Once you find the line containing "with XRISM and" in the data below, copy it and each following line exactly, up to and including the line containing "Despite a very", and nothing else.
[Opening Given records section]
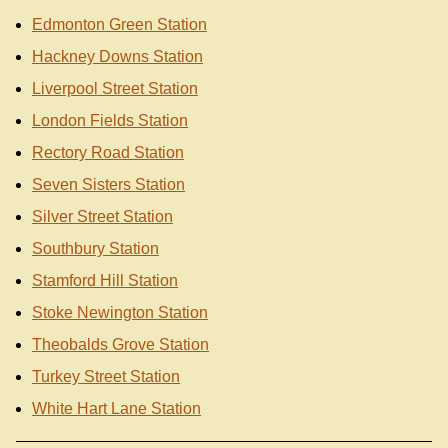
Edmonton Green Station
Hackney Downs Station
Liverpool Street Station
London Fields Station
Rectory Road Station
Seven Sisters Station
Silver Street Station
Southbury Station
Stamford Hill Station
Stoke Newington Station
Theobalds Grove Station
Turkey Street Station
White Hart Lane Station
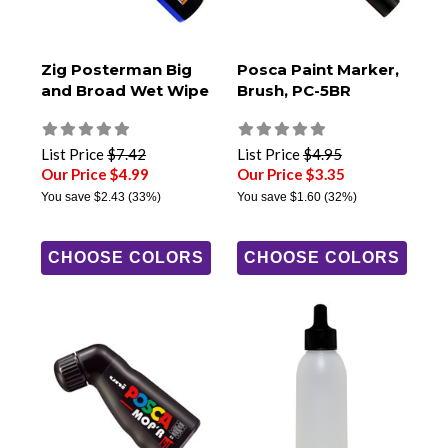
Zig Posterman Big
Posca Paint Marker,
and Broad Wet Wipe
Brush, PC-5BR
List Price
$7.42
List Price
$4.95
Our Price $4.99
Our Price $3.35
You save
$2.43
(33%)
You save
$1.60
(32%)
CHOOSE COLORS
CHOOSE COLORS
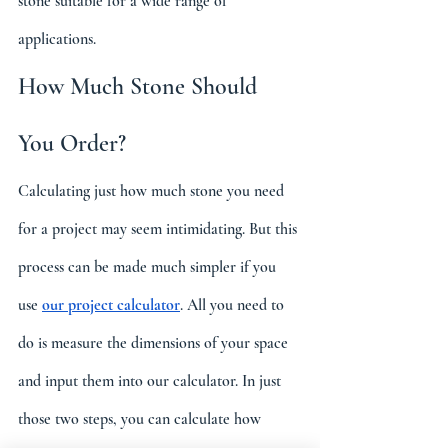
stone suitable for a wide range of 
applications.
How Much Stone Should 
You Order?
Calculating just how much stone you need 
for a project may seem intimidating. But this 
process can be made much simpler if you 
use 
our project calculator
. All you need to 
do is measure the dimensions of your space 
and input them into our calculator. In just 
those two steps, you can calculate how 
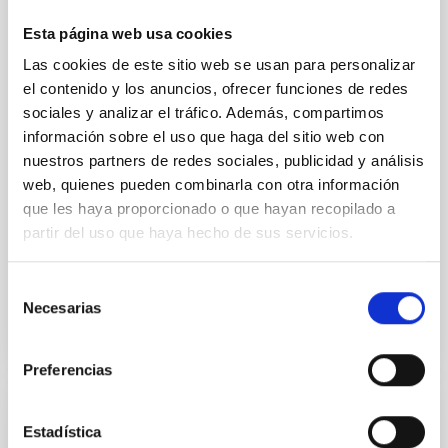
We report the results of a simultaneous X-ray and
Esta página web usa cookies
optical spectroscopy campaign on the Galactic black
Las cookies de este sitio web se usan para personalizar
hole X-ray binary (BH XRB) V4641 Sgr, carried out
el contenido y los anuncios, ofrecer funciones de redes
with XRISM and the Seimei telescope during a low-
sociales y analizar el tráfico. Además, compartimos
luminosity phase toward the end of its 2024 outburst.
Despite a very low X-ray luminosity of 10 34 erg s −1,
información sobre el uso que haga del sitio web con
the continuum spectrum is well
nuestros partners de redes sociales, publicidad y análisis
web, quienes pueden combinarla con otra información
Parra, M. et al.
que les haya proporcionado o que hayan recopilado a
Advertised on:
5
2026
partir del uso que haya hecho de sus servicios.
Selección
BIBCODE
2026A&A...710A..28P
Necesarias
de
consentimiento
CITATIONS
4
Preferencias
REFEREED
Estadística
[Closing Given records section]
### Written answer
with XRISM and the Seimei telescope during a low-
sociales y analizar el tráfico. Además, compartimos
luminosity phase toward the end of its 2024 outburst.
Despite a very low X-ray luminosity of 10 34 erg s −1,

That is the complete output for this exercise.